# PYTHON-CRYPTO-SEC-015: Insecure SHA1 Hash (PyCryptodome)

> **Severity:** MEDIUM | **CWE:** CWE-327, CWE-328 | **OWASP:** A02:2021

- **Language:** Python
- **Category:** Cryptography
- **URL:** https://codepathfinder.dev/registry/python/cryptography/PYTHON-CRYPTO-SEC-015
- **Detection:** `pathfinder scan --ruleset python/PYTHON-CRYPTO-SEC-015 --project .`

## Description

Detects usage of SHA-1 via the PyCryptodome library using any of its SHA-1 module aliases:
`Crypto.Hash.SHA.new()`, `Cryptodome.Hash.SHA.new()`, `Crypto.Hash.SHA1.new()`, or
`Cryptodome.Hash.SHA1.new()`. PyCryptodome exposes SHA-1 under both the older `SHA` name
(for historical compatibility with PyCrypto) and the explicit `SHA1` name.
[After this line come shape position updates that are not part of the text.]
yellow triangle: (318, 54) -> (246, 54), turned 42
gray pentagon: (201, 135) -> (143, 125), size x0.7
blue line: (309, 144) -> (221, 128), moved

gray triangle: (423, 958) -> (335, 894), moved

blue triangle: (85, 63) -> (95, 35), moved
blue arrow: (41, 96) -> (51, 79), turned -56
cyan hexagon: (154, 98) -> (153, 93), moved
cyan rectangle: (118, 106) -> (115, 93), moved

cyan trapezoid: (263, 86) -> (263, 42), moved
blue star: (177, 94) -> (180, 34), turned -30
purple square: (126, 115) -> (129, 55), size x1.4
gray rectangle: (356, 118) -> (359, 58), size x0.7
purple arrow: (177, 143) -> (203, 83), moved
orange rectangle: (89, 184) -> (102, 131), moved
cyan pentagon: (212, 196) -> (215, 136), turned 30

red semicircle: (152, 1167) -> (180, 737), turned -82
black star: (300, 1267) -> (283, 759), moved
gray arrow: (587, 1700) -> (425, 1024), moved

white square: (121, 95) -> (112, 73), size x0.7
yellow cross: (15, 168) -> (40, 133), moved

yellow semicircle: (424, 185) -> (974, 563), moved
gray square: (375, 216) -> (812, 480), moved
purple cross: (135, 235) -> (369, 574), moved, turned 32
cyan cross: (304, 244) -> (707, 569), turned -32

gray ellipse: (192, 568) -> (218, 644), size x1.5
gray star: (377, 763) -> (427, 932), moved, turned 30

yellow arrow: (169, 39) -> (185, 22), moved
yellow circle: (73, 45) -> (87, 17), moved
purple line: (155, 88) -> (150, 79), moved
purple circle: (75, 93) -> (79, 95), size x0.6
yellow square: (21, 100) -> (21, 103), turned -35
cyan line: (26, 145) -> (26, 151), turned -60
SHA-1 produces a 160-bit digest and was formally broken in 2017 when Stevens et al. at
CWI Amsterdam and Google produced the first known SHA-1 collision (SHAttered attack).
A chosen-prefix collision attack was demonstrated in 2020 at a cost of approximately
900 GPU-years, making targeted forgery feasible for well-resourced adversaries.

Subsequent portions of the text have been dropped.